Надо представить, как все удивились, когда через несколько дней Митёк появился в таком же боевом нагруднике, сшитом кустарно, но добротно, своими руками.
— Ну, ты настоящий портной! — говорили бойцы, хваля молодого солдата.
Все улыбались, тянулись к нему, примеряя на себя обновку. Их поразила сообразительность сослуживца.
— Нет, не портной я, — искренне засмущался Митёк. — Рос без отца (отец мой рано умер), вот я и оставался в семье за старшего. Нас было четверо. Мама научила шить и стирать. Я по хозяйству всё могу, но вот крови боюсь, курицу не мог зарубить — всё мать делала.
Бесхитростный он боец, добрый и открытый. Этими качествами отличался Митёк от всех остальных сослуживцев. Поэтому, хоть над ним и посмеивались, но без злобы, необидно.

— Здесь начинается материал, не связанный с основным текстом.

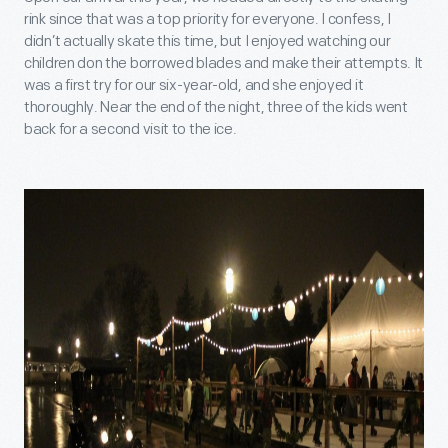
rink since that was a top priority for everyone. I confess, I
didn’t actually skate this time, but I enjoyed watching our
children don the borrowed blades and make their attempts. It
was a first try for our six-year-old, and she enjoyed it
thoroughly. Near the end of the night, three of the kids went
back for a second visit to the ice.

На следующий день с новоявленным портным роты случился небольшой конфуз. Сержант Равкат Нигаметьянов, старший за позиции основного поста роты, обходя территорию, увидел, что от палатки хозяйственной части отрезана часть брезента. Он сразу догадался, кто это сделал и, вызвав солдата к себе, спросил:
— С чего шил «лифчик», где взял брезент?
Митёк побледнел, оторопело смотря на сержанта и лихорадочно соображая, что ответить.
— Чего молчишь? — заорал сержант.
Митёк, заикаясь, ответил:
— Там… на… на… склад-де брезент в-в-валялся.

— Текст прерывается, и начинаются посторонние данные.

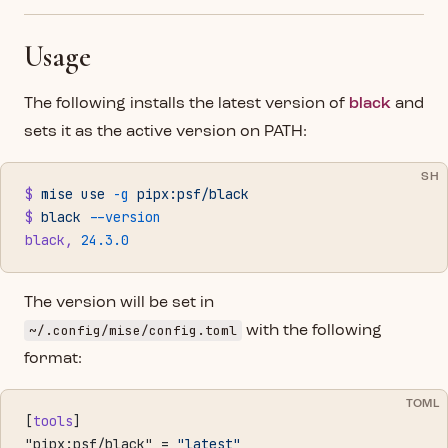
Usage
The following installs the latest version of
black
and
sets it as the active version on PATH:
SH
$
 mise
 use
 -g
 pipx:psf/black
$
 black
 --version
black,
 24.3.0
The version will be set in
~/.config/mise/config.toml
with the following
format:
TOML
[
tools
]
"pipx:psf/black" = 
"latest"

Сержант побагровел. Он еле сдерживался, только усилием воли подавил в себе ярость:
— Что? Валялся, говоришь? Врёшь! Разве не знаешь, что ты палатку испортил, а это — умышленная порча военного имущества, солдат! Что я старшине скажу? Вот старшина роты как следует тебе всыплет, — резко сказал сержант.